Problem to solve >>
Could you filter the records below down to the lines that include the word "zona"?

Material shown >>
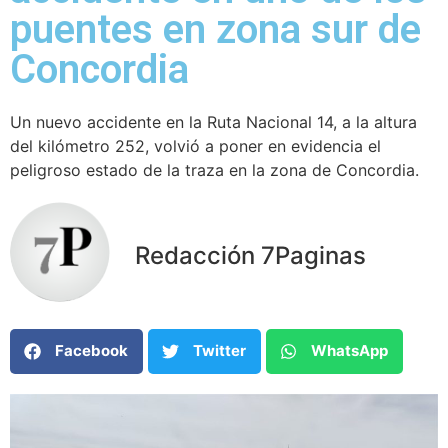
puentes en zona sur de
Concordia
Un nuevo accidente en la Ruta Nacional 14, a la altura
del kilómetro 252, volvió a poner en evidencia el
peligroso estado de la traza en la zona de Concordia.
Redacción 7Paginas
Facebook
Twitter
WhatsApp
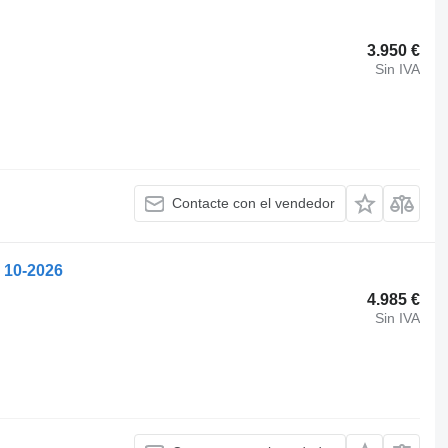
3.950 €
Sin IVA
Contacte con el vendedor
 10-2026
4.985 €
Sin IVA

==

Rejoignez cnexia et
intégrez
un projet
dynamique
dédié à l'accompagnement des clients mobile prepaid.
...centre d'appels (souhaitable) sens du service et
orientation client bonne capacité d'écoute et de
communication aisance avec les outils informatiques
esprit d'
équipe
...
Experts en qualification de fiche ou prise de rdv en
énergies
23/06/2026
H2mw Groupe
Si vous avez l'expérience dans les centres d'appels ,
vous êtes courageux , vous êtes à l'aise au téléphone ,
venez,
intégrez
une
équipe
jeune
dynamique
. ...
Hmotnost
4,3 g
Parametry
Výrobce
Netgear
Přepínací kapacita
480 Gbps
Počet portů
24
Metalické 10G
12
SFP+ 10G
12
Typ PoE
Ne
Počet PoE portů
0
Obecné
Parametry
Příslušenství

Answer to the problem >>
puentes en zona sur de
peligroso estado de la traza en la zona de Concordia.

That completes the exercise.